The building was a complex of one bedroom apartments. Flash positioned Greenback on the stairs and took Strong Man with him to do a room-to-room check of the second floor, then returned to the others.
“It’s clear,” Flash said.
Doc settled the two injured men in one of the rooms at the back of the structure. Hawk lowered himself to the floor while Bowie, with Doc’s help, laid Cutter next to him.
F
lash stood by, poised to help, as Doc broke open his pack, snapped and shook a glow stick for some light and examined Cutter. “He’s got a concussion for sure. I can feel a massive bump on the side of his head, and one of his pupils is sluggish. He may have a fractured skull. He’s not going to come round any time soon. We need to make a stretcher.”

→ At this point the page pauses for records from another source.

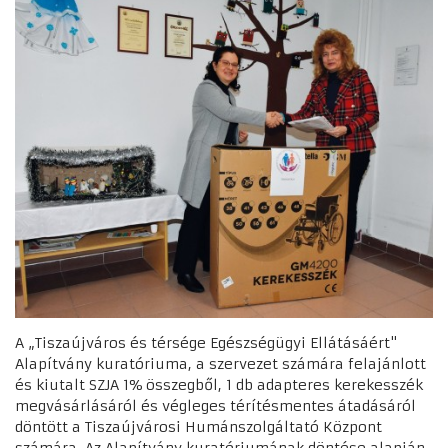
A „Tiszaújváros és térsége Egészségügyi Ellátásáért"
Alapítvány kuratóriuma, a szervezet számára felajánlott
és kiutalt SZJA 1% összegből, 1 db adapteres kerekesszék
megvásárlásáról és végleges térítésmentes átadásáról
döntött a Tiszaújvárosi Humánszolgáltató Központ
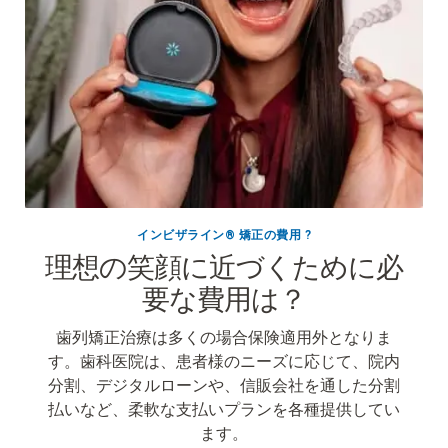
インビザライン® 矯正の費用 ?
理想の笑顔に近づくために必
要な費用は？
歯列矯正治療は多くの場合
保険適用外
となりま
す。歯科医院は、患者様のニーズに応じて、
院内
分割、デジタルローン​
や、信販会社を通した分割
払いなど、柔軟な支払いプランを各種提供してい
ます。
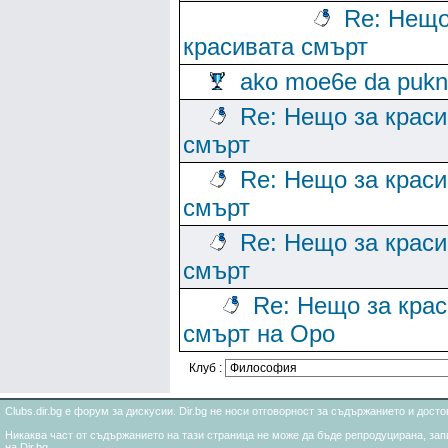
Re: Нещо
красивата смърт
ako moe6e da puk
Re: Нещо за краси
смърт
Re: Нещо за краси
смърт
Re: Нещо за краси
смърт
Re: Нещо за кра
смърт на Оро
Клуб :
Clubs.dir.bg е форум за дискусии. Dir.bg не носи отговорност за съдържанието и дос
Никаква част от съдържанието на тази страница не може да бъде репродуцирана, запи
на Dir.bg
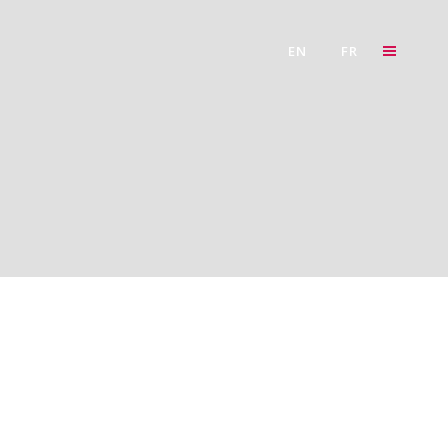
EN
FR
03
DISCUSSION AUTOUR DES DÉCHETS
Apr
D’IMPRESSION 3D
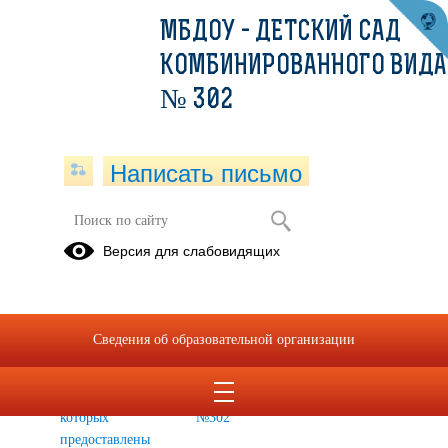
МБДОУ - ДЕТСКИЙ САД
КОМБИНИРОВАННОГО ВИДА
№ 302
Написать письмо
Комплектование в МБДОУ в 2024-
Версия для слабовидящих
2025 уч.год
Реестр
Реестр
номеров
приказов о
Сведения об образовательной организации
заявлений,
зачислении
на
детей в
основании
МБДОУ
которых
№302
предоставлены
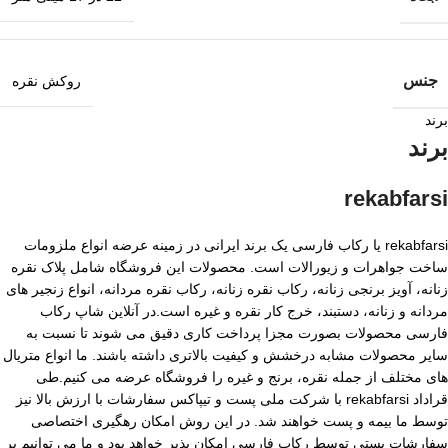
جنس
روکش نقره
برند
برند
rekabfarsi
rekabfarsi یا رکاب فارسی یک برند ایرانی در زمینه عرضه انواع ملزومات
ساخت جواهرات و زیورالات است. محصولات این فروشگاه شامل پلاک نقره
زنانه، آویز برنجی زنانه، رکاب نقره زنانه، رکاب نقره مردانه، انواع زنجیر های
مردانه و زنانه، دستبند، خرج کار نقره و غیره است.در آنلاین شاپ رکاب
فارسی محصولات بصورت مجزا پرداخت کاری دقیق می شوند تا نسبت به
سایر محصولات مشابه درخشش و کیفیت بالاتری داشته باشند. ما انواع متریال
های مختلف از جمله نقره، برنج و غیره را فروشگاه عرضه می کنیم.طی
قراداد rekabfarsi با شرکت ملی پست و تیپاکس سفارشات با ارزش بالا نیز
توسط ما بیمه و پست خواهند شد. در این روش امکان رهگیری اختصاصی
سفارشات پستی توسط رکاب فارسی امکان پذیر خواهد بود و ما می توانیم بر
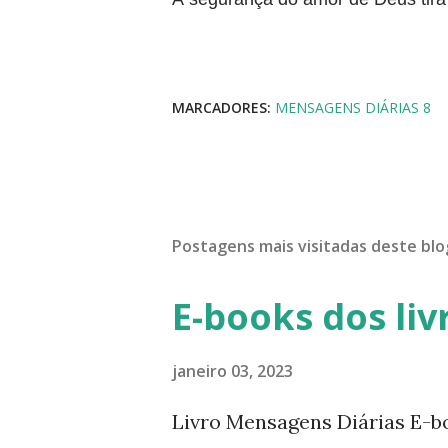
MARCADORES:
MENSAGENS DIÁRIAS 8
Postagens mais visitadas deste blo
E-books dos liv
janeiro 03, 2023
Livro Mensagens Diárias E-b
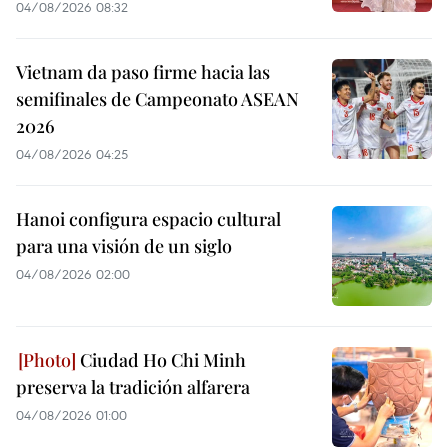
04/08/2026 08:32
Vietnam da paso firme hacia las
semifinales de Campeonato ASEAN
2026
04/08/2026 04:25
Hanoi configura espacio cultural
para una visión de un siglo
04/08/2026 02:00
Ciudad Ho Chi Minh
preserva la tradición alfarera
04/08/2026 01:00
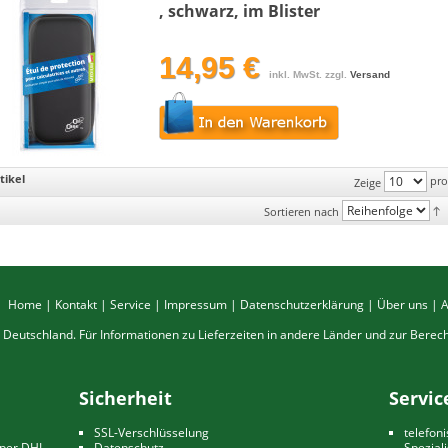
, schwarz, im Blister
14,95 €
inkl. MwSt. zzgl.
Versand
tikel
pro
Zeige
Sortieren nach
Home
|
Kontakt
|
Service
|
Impressum
|
Datenschutzerklärung
|
Über uns
|
ch Deutschland. Für Informationen zu Lieferzeiten in andere Länder und zur Bere
Sicherheit
Servic
SSL-Verschlüsselung
telefon
 per DHL
Datenschutz
Spezial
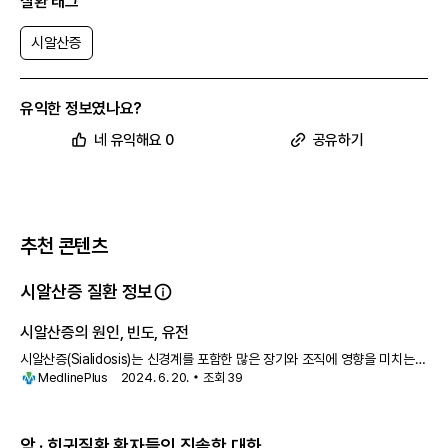
질환 태그
시알산증
유익한 정보였나요?
네 유익해요 0
공유하기
추천 콘텐츠
시알산증 질환 정보
시알산증의 원인, 빈도, 유전
시알산증(Sialidosis)는 신경계를 포함한 많은 장기와 조직에 영향을 미치는
MedlinePlus
2024. 6. 20.
조회
39
심각한 유전 질환입니다. 이 질환은 증상이 나타나는 나이와 특
암 · 희귀질환 환자들의 진솔한 대화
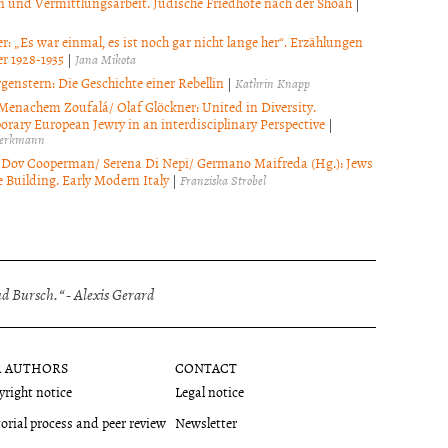
 und Vermittlungsarbeit. Jüdische Friedhöfe nach der Shoah
|
r: „Es war einmal, es ist noch gar nicht lange her“. Erzählungen
r 1928-1935
|
Jana Mikota
genstern: Die Geschichte einer Rebellin
|
Kathrin Knapp
Menachem Zoufalá/ Olaf Glöckner: United in Diversity.
rary European Jewry in an interdisciplinary Perspective
|
hlerkmann
Dov Cooperman/ Serena Di Nepi/ Germano Maifreda (Hg.): Jews
 Building. Early Modern Italy
|
Franziska Strobel
 Bursch.“ - Alexis Gerard
R AUTHORS
CONTACT
right notice
Legal notice
orial process and peer review
Newsletter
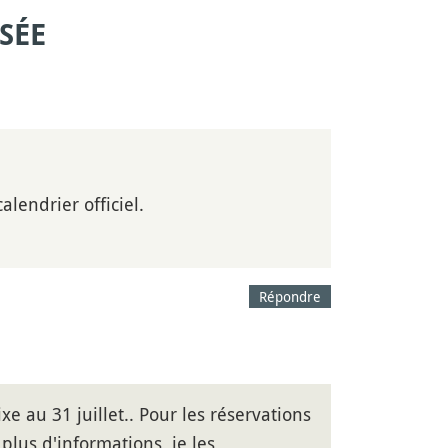
SÉE
calendrier officiel.
Répondre
xe au 31 juillet.. Pour les réservations
 plus d'informations, je les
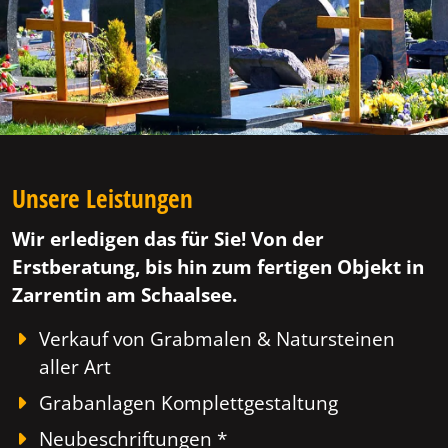
Unsere Leistungen
Wir erledigen das für Sie! Von der
Erstberatung, bis hin zum fertigen Objekt in
Zarrentin am Schaalsee.
Verkauf von Grabmalen & Natursteinen
aller Art
Grabanlagen Komplettgestaltung
Neubeschriftungen *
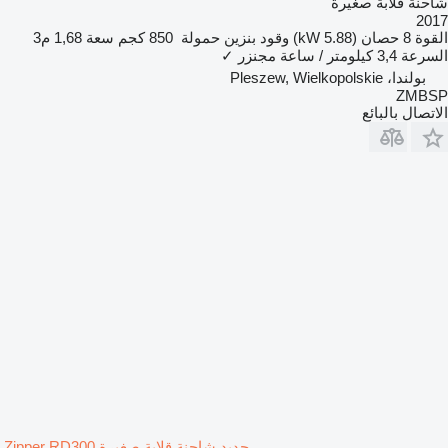
شاحنة قلابة صغيرة
2017
القوة
8 حصان (5.88 kW)
وقود
بنزين
حمولة
850 كجم
سعة
1,68 م3
السرعة
3,4 كيلومتر / ساعة
مجنزر
✓
بولندا، Pleszew, Wielkopolskie
ZMBSP
الاتصال بالبائع
جديد شاحنة قلابة صغيرة Zipper RD300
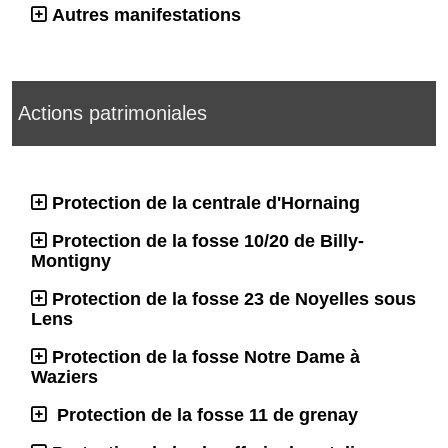
Autres manifestations
Actions patrimoniales
Protection de la centrale d'Hornaing
Protection de la fosse 10/20 de Billy-
Montigny
Protection de la fosse 23 de Noyelles sous
Lens
Protection de la fosse Notre Dame à
Waziers
Protection de la fosse 11 de grenay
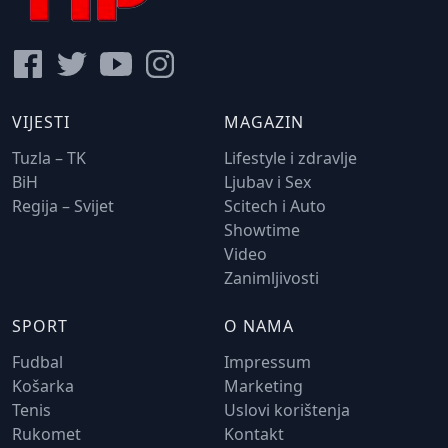
VIJESTI
MAGAZIN
Tuzla – TK
Lifestyle i zdravlje
BiH
Ljubav i Sex
Regija – Svijet
Scitech i Auto
Showtime
Video
Zanimljivosti
SPORT
O NAMA
Fudbal
Impressum
Košarka
Marketing
Tenis
Uslovi korištenja
Rukomet
Kontakt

What the hell had happened to Cutter?
Hawk used his SOG knife to split the seam of his pants and exposed a knee puffed up like a soccer ball. More bad news, as he clearly wasn’t going to be able to walk on that leg.
Since Doc and Bowie were helping the wounded, Flash said, “I’ll take care of the stretcher.” He worked his way through the rooms one by one, looking for any kind of supports he could use. Five apartments down the hall he found an old bed frame. The mattress was long gone, but the bed frame was still nailed together. He jerked the structure up, and using his SOG knife, loosened the nails enough to tear the sides free of the head and footboard. Then he jogged down the hall to the stairwell to hit up Greenback and Strong Man for their t-shirts.
Returning to the room Doc was using as a temporary ER, Flash set aside his rifle and the boards. While Bowie finished wrapping Hawk’s knee Flash scrounged the other teammates’ t-shirts and created a stretcher for Cutter. Now they needed to get the hell out of here.
“I’ve positioned Strong Man at the east corner of the building. Bowie, take a position on the west,” Flash said.
“Roger,” Bowie said and jogged from the room.
Flash reported to Hawk, “Greenback is covering the stairwell, and I’m setting up a defensive position on the roof if I can find a way up there.”
In the dull light of the glow stick, he watched Doc insert an IV into Cutter’s arm.
“As soon as Doc has Cutter stabilized we’ll move out. They’ll be expanding their search for us,” Hawk said. “And we only have an hour to make it to the extraction point.
“Roger that.”
Flash pulled a map from his pack. Now their route was compromised, they’d have to plot an alternate. Using the light of the glow stick, he and Hawk plotted a new course that might get them to the extraction coordinates in time.